The image was created by Michele using a dataset that has been generated in a collaborative study of the Single-cell Open Lab, the Division of Chromatin Networks, and the Division of Pediatric Neurooncology of the German Cancer Research Center (DKFZ), the German Cancer Consortium (DKTK), and the Hopp Children’s Cancer Center (KiTZ), all located in Heidelberg. The study is currently under review but shared prior to publication.

The datasets are archived and thus made openly accessible in the BioImage Archive. Code for both image processing and data analysis is available on GitHub for extensive documentation and reproducibility.

January 2025:

The image for this month was captured during a joint research project between the Center for Orthopaedics at Greifswald University Medical Center (Greifswald, Germany) supplying samples to the biomedical research center ZIK plasmatis led by Prof. Dr. Sander Bekeschus at the Leibniz Institute for Plasma Science and Technology (INP), where image acquisition was performed by Lea Miebach and Sander Bekeschus. This study aimed to investigate the cellular effects of therapeutic oxidation using medical gas plasma technology in the context of regenerative medicine.

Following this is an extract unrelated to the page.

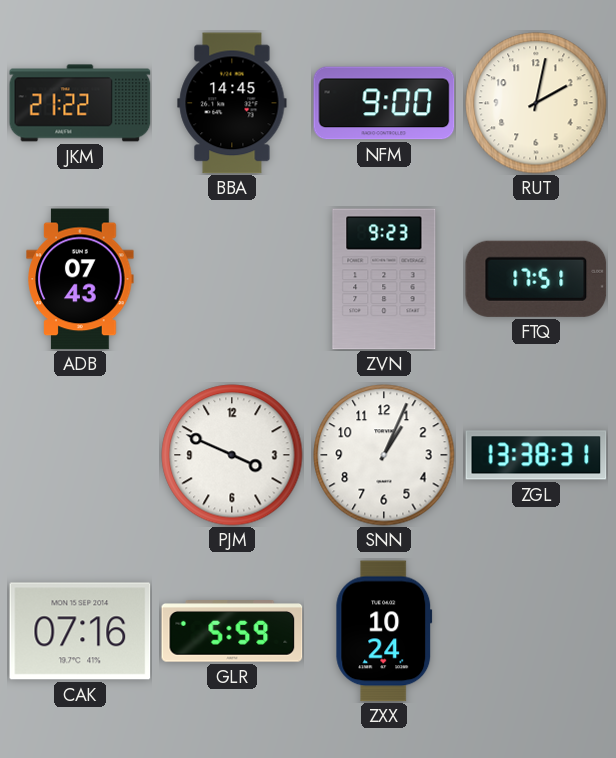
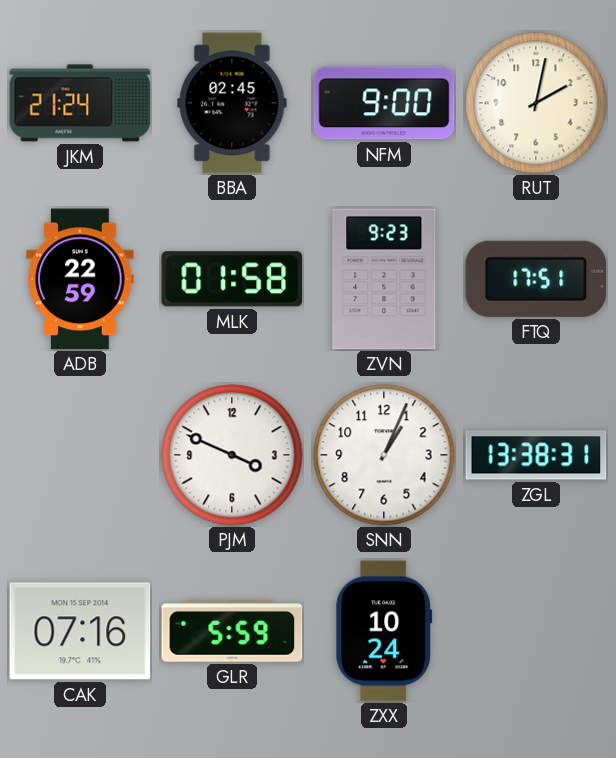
JKM: 21:22 -> 21:24
BBA: 14:45 -> 02:45
ADB: 07:43 -> 22:59
MLK: none -> 01:58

The image showcases primary bone mesenchymal stromal and stem cells isolated from an arthroplasty patient cohort. After treatment, the cells were stained with MitoSpy green and Flash Phalloidin Red following fixation with 4% paraformaldehyde. Nuclei were counterstained with DAPI. High-content imaging was performed using a standardized, automated acquisition setup. Images were acquired in appropriate fluorescence channels using a 20x Air objective (NA = 0.8) in spinning disc-confocal mode. Algorithm-based, unsupervised image analysis was used to quantify nuclei, mitochondria, and actin filament morphology. Sliding-parabola functions were utilized to enhance signal-to-noise ratios. Prior to this, pixel intensities were digitally corrected using flatfield correction. Cell regions were detected using a threshold of pseudofluorescence channels (combined from all fluorescence channels) in relation to the background of each single image separately. Mitochondria were detected as fluorescent spots inside the segmented cell region with distinct discrimination values (e.g., size, relative intensity, and contrast of the spots to the background and each other (splitting)). For texture analysis, a texture SER method was used, and speckle and ridge filters were applied using Kernel normalization to 1-pixel units, followed by quantitative analysis of object features. The settings of the texture filters were identical across all fields of view analyzed, as the curvature of the sliding parabola was kept the same. Experimental metadata and analysis details are stored interconnectedly in a dedicated database to ensure a reproducible image analysis workflow. You can appreciate the characteristic morphology and complex actin cytoskeleton crucial for stem cell function. Can you spot the heart formed by the prominent actin protrusions of interconnected cells?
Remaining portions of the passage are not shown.